Si è segnalato nelle fasi finali di diversi concorsi internazionali (De Sabata, Cadaques, Pedrotti) e nel 2009 ha vinto il primo premio assoluto all’International Conducting Competition di Graz.
Nelle ultime stagioni ha diretto al Parco della Musica di Roma, al Teatro dal Verme di Milano, Al Teatro Carlo Felice di Genova e nella Sala Verdi del Conservatorio di Milano, per la Società dei Concerti, un concerto con i Berlin Chamber Soloists, in un programma comprendente Verklaerte Nacht di Schönberg. Ha diretto il Divertimento Ensemble, con Alda Caiello solista, in Pierrot Lunaire sempre di Schönberg e Gli Archi del Cherubino all’Aquila, per il concerto di Natale della Società Barattelli, con musiche di Pergolesi, Bach e Galuppi. Ha inoltre diretto l’Orchestra di Padova e del Veneto in un programma mozartiano con il pianista Andrea Bacchetti, effettuando contestualmente una registrazione uscita per la rivista Amadeus nell’aprile 2011. Carlo Goldstein è molto attivo all’estero: ha diretto in Russia orchestre quali la Tomsk Philharmonic Orchestra, la Omsk Philharmonic Orchestra, la Arkhangelsk Chamber Orchestra e in Israele la Ra’anana Symphonette Orchestra di Tel Aviv, dove ha proposto, con il pianista Roberto Prosseda, il Concerto per pianoforte e orchestra n. 3 di Mendelssohn, in prima esecuzione assoluta per quel paese.

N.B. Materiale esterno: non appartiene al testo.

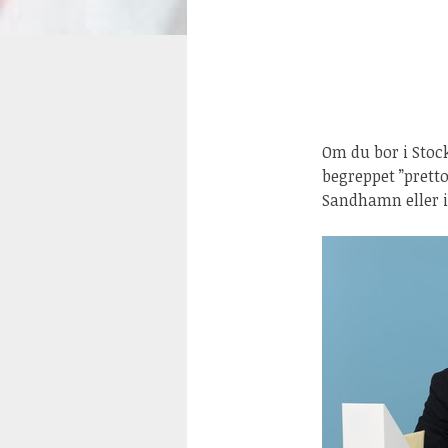
Om du bor i Stoc
begreppet ”pretto
Sandhamn eller i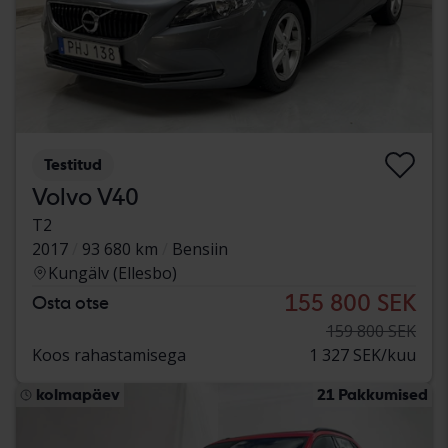
Testitud
Volvo V40
T2
2017
93 680 km
Bensiin
Kungälv (Ellesbo)
155 800 SEK
Osta otse
159 800 SEK
Koos rahastamisega
1 327 SEK/kuu
kolmapäev
21 Pakkumised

Lavora stabilmente al Palau de les arts di Valencia dove ha collaborato quale assistente in titoli come: Elisir d’amore, Boris Godunov, La vida breve e Tosca. Sarà inoltre assistente di Zubin Mehta, sempre a Valencia, per Don Giovanni, nel prossimo gennaio.

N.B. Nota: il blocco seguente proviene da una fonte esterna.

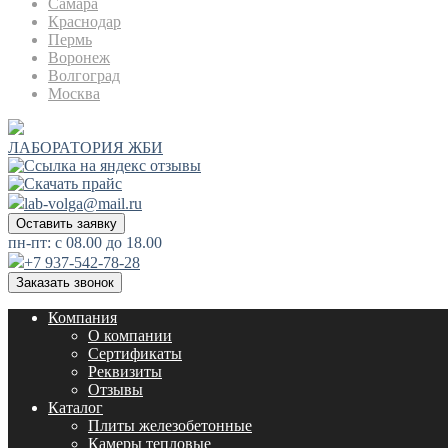
Самара
Краснодар
Пермь
Воронеж
Волгоград
Москва
ЛАБОРАТОРИЯ ЖБИ
lab-volga@mail.ru
Оставить заявку
пн-пт: с 08.00 до 18.00
+7 937-542-78-28
Заказать звонок
Компания
О компании
Сертификаты
Реквизиты
Отзывы
Каталог
Плиты железобетонные
Камеры тепловые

Tra gli impegni della prossima stagione si segnalano due concerti con l’Orchestra Regionale della Toscana per l’anniversario lisztiano e un Così fan tutte alla Youth Opera di San Pietroburgo e all’Opera di Atrakhan.

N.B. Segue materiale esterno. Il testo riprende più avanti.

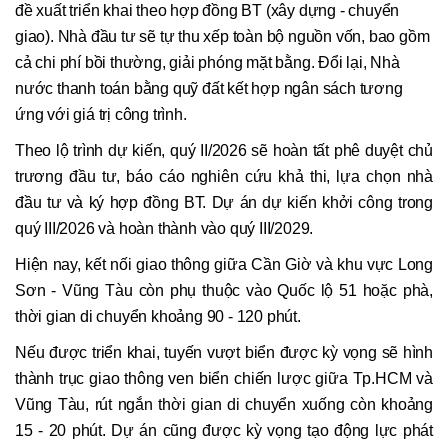
đề xuất triển khai theo hợp đồng BT (xây dựng - chuyển
giao). Nhà đầu tư sẽ tự thu xếp toàn bộ nguồn vốn, bao gồm
cả chi phí bồi thường, giải phóng mặt bằng. Đổi lại, Nhà
nước thanh toán bằng quỹ đất kết hợp ngân sách tương
ứng với giá trị công trình.
Theo lộ trình dự kiến, quý II/2026 sẽ hoàn tất phê duyệt chủ
trương đầu tư, báo cáo nghiên cứu khả thi, lựa chọn nhà
đầu tư và ký hợp đồng BT. Dự án dự kiến khởi công trong
quý III/2026 và hoàn thành vào quý III/2029.
Hiện nay, kết nối giao thông giữa Cần Giờ và khu vực Long
Sơn - Vũng Tàu còn phụ thuộc vào Quốc lộ 51 hoặc phà,
thời gian di chuyển khoảng 90 - 120 phút.
Nếu được triển khai, tuyến vượt biển được kỳ vọng sẽ hình
thành trục giao thông ven biển chiến lược giữa Tp.HCM và
Vũng Tàu, rút ngắn thời gian di chuyển xuống còn khoảng
15 - 20 phút. Dự án cũng được kỳ vọng tạo động lực phát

Carlo Goldstein collabora con MDI ensemble, una delle migliori realtà della musica contemporanea in Italia. Con MDI ha collaborato alla realizzazione del CD monografico, prossimamente edito da Ricordi, dedicato al compositore Emanuele Casale e ha diretto delle lezioni-concerto all’Università Statale di Milano dedicate a compositori italiani di oggi.
Diplomatosi in pianoforte sotto la guida della Prof. Giuliana Gulli al Conservatorio Tartini di Trieste, Carlo Goldstein ha proseguito la sua formazione studiando composizione e in seguito completando il corso di direzione d’orchestra all’Accademia internazionale della musica di Milano nella classe del M° Emilio Pomarico. Si è perfezionato poi al Royal College of Music di Londra, a San Pietroburgo e soprattutto al Mozarteum di Salisburgo dove ha studiato per due anni; tra i suoi maestri Peter Eotvos, Jorma Panula, Janos Fuerst, Julius Kalmar e Peter Guelke.
Carlo Goldstein è laureato in Filosofia – Estetica – presso l’Università Statale di Milano e ha all’attivo diverse pubblicazioni di carattere estetologico e storico musicale. È responsabile per la musica classica di Yuval – centro di documentazione sulla musica ebraica in Italia.
Il canale Classica – in onda su Sky – ha realizzato una puntata su di lui nella serie Notevoli, dedicata ai giovani talenti italiani.